Exercise requirements:
Out of the entries that follow, copy each line containing "button".

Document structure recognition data
----
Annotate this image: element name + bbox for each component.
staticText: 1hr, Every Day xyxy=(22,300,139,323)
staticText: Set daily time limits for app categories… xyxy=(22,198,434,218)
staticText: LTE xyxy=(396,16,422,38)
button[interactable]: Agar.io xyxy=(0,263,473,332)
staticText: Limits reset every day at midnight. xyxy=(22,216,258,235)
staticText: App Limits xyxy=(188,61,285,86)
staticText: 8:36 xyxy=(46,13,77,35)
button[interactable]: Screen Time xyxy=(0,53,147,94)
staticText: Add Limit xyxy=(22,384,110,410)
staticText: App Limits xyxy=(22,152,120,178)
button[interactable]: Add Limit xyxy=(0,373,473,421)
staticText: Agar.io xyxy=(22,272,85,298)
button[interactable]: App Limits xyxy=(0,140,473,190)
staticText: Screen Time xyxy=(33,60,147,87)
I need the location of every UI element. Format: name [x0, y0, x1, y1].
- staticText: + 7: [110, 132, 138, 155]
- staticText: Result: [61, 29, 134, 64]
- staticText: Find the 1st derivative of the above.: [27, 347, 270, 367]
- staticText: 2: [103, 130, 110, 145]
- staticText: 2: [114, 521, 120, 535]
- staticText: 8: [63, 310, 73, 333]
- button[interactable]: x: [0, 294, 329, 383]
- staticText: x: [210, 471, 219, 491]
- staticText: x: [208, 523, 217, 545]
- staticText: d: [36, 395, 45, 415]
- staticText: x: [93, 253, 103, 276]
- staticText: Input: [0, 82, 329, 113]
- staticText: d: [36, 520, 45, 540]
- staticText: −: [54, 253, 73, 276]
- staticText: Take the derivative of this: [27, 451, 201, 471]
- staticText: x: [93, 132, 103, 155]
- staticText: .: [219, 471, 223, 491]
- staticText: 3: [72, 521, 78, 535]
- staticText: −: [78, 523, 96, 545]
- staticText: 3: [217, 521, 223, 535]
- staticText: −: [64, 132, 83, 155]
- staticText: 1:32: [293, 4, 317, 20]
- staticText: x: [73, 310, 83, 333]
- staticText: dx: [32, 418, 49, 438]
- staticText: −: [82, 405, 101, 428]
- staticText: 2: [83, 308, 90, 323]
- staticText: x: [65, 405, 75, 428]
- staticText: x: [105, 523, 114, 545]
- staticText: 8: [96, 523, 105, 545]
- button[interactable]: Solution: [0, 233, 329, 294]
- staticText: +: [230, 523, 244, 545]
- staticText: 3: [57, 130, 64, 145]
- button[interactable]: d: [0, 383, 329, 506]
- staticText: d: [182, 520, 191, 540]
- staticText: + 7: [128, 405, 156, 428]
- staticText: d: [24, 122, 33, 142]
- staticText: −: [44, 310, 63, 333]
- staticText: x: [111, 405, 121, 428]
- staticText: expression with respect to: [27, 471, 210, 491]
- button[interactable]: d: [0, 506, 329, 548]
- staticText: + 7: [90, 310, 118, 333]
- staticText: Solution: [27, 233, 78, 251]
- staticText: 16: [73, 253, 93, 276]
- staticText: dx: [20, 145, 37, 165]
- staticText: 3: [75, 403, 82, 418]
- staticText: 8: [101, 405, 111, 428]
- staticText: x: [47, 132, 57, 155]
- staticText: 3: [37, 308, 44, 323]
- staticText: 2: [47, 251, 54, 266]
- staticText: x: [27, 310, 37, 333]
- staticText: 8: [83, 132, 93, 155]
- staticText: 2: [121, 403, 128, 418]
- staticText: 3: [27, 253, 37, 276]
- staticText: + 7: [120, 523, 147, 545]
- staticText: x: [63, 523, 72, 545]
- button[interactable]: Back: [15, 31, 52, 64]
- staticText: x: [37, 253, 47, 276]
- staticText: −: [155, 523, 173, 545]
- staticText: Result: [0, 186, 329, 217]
----
Exercise answer:
button[interactable]: Agar.io xyxy=(0,263,473,332)
button[interactable]: Screen Time xyxy=(0,53,147,94)
button[interactable]: Add Limit xyxy=(0,373,473,421)
button[interactable]: App Limits xyxy=(0,140,473,190)
- button[interactable]: x: [0, 294, 329, 383]
- button[interactable]: Solution: [0, 233, 329, 294]
- button[interactable]: d: [0, 383, 329, 506]
- button[interactable]: d: [0, 506, 329, 548]
- button[interactable]: Back: [15, 31, 52, 64]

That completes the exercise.